Monday, Aug. 29, 1938

In Antigonish

In the small, predominantly Roman Catholic town of Antigonish in Nova Scotia, churchmen of three faiths last week made a great and happy to-do over cooperatives. At Antigonish's small Roman Catholic St. Francis Xavier University were 1,000 people--among them 250 clergymen and educators from the U. S.--to attend a Rural and Industrial Conference, to behold how the 100% Christian economics of cooperatives had put the whole region on its feet.

Eight years ago. Rev. James J. ("Father Jimmy") Tompkins. a plain, grizzled parish priest, persuaded St. Xavier University to branch into the field of adult education. Father Jimmy had studied the famed cooperatives begun in Rochdale, England a century ago, had organized Nova Scotian miners and fishermen into study groups to learn about cooperatives.
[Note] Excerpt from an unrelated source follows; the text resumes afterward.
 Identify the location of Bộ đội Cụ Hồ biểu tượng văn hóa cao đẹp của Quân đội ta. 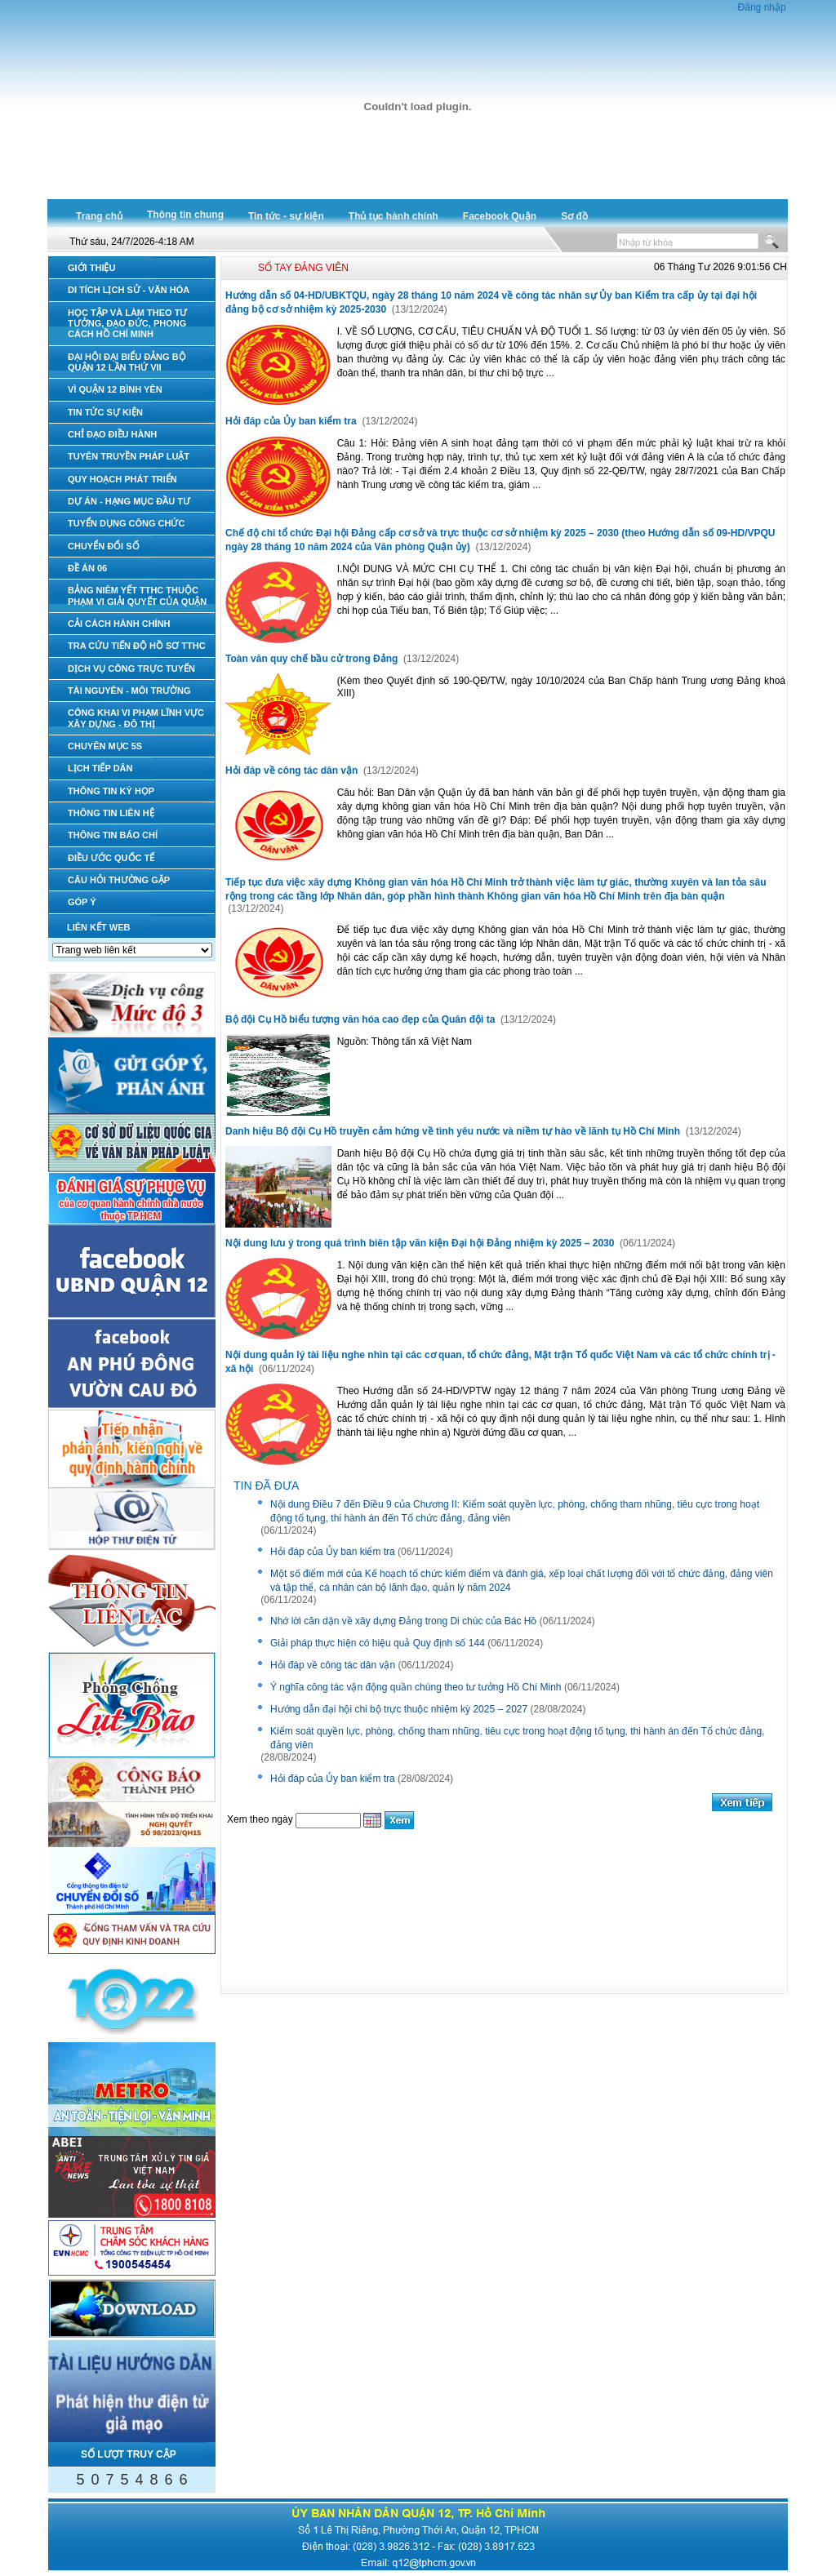 (361, 1019).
Working through the University's extension department, with the help of its big, forthright director, Rev. Dr. Moses Mathias Coady, Father Tompkins preached the doctrines of cooperation so effectively that Nova Scotia today has 142 flourishing credit unions (small banks with revolving funds), 42 cooperative stores, 28 cooperative lobster and fish processing plants.
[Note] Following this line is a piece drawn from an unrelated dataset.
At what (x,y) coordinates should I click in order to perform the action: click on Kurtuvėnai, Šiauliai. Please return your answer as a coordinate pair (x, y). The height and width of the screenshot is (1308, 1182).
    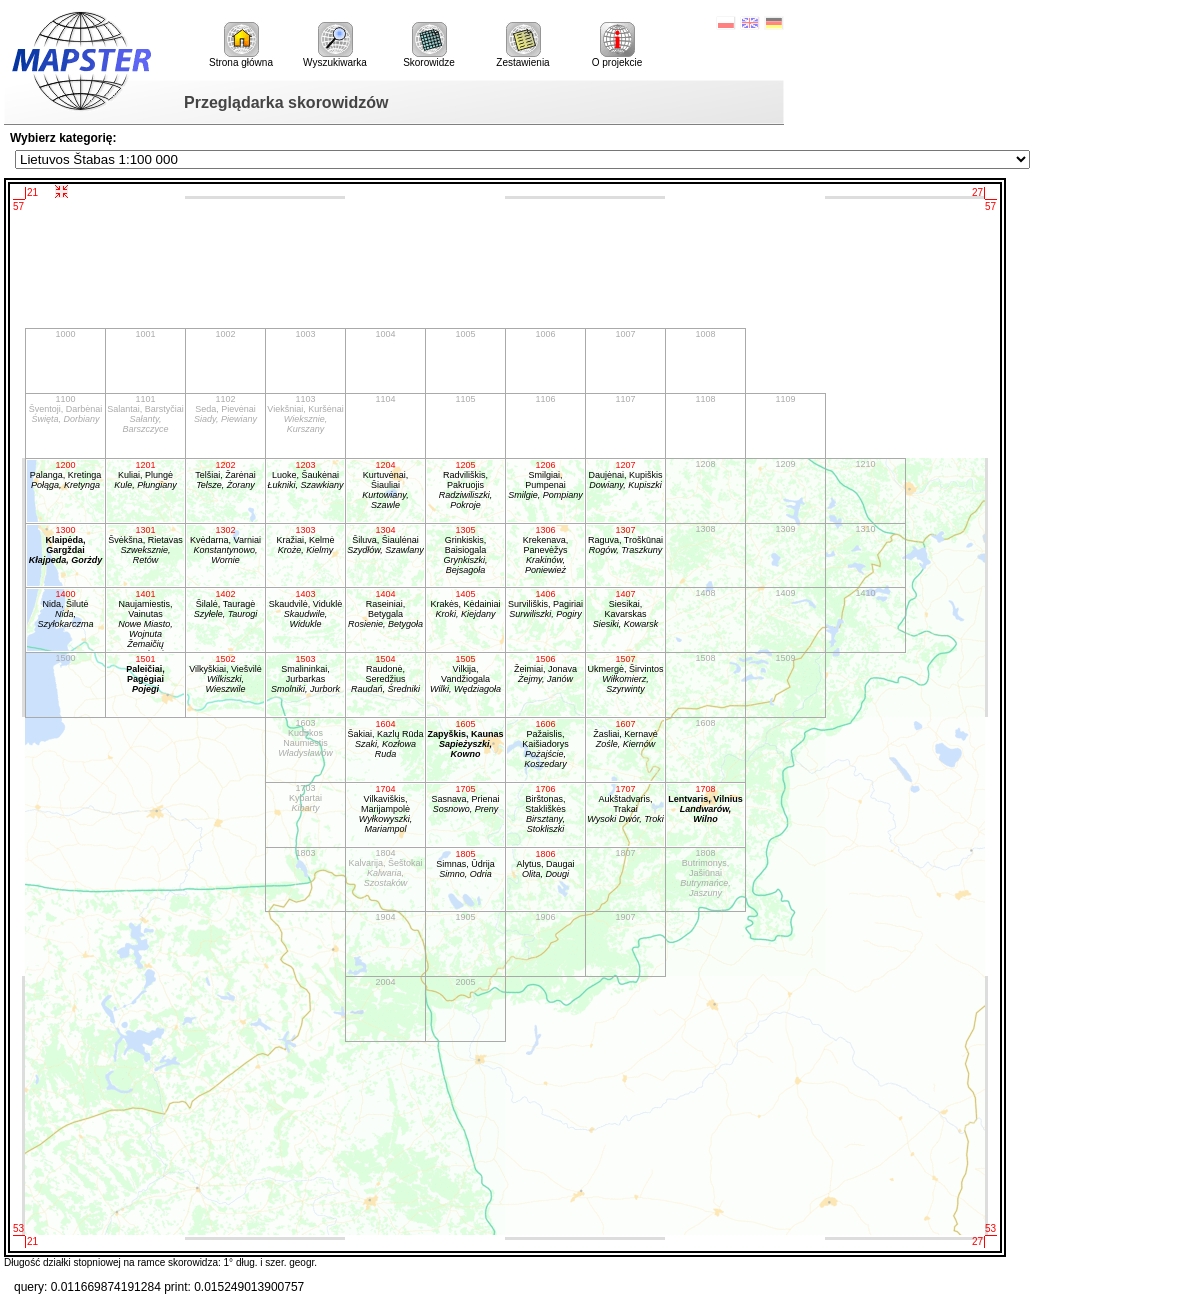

Last fortnight Nova Scotia's Premier Angus Macdonald, a graduate of St. Francis Xavier University, spoke at the opening of a cooperative housing project at a new town, Tompkinsville, named for Father Tompkins. When Father Jimmy rose to speak at the University conference, his audience roared applause. Two days later, an outsider, Political Economist Harold Adams Innis of the University of Toronto, told the conference: "You have reached the dangerous stage in which all men think well of you." Less gallant was the University's Peter Nearing's plea for group medical care: "Our women are . . . puny, with few Venuses among them. We see our men as undersized and misshapen. . . . Our beaches look like circus sideshows." Nova Scotians supposed that soon Father Jimmy would fix that, too.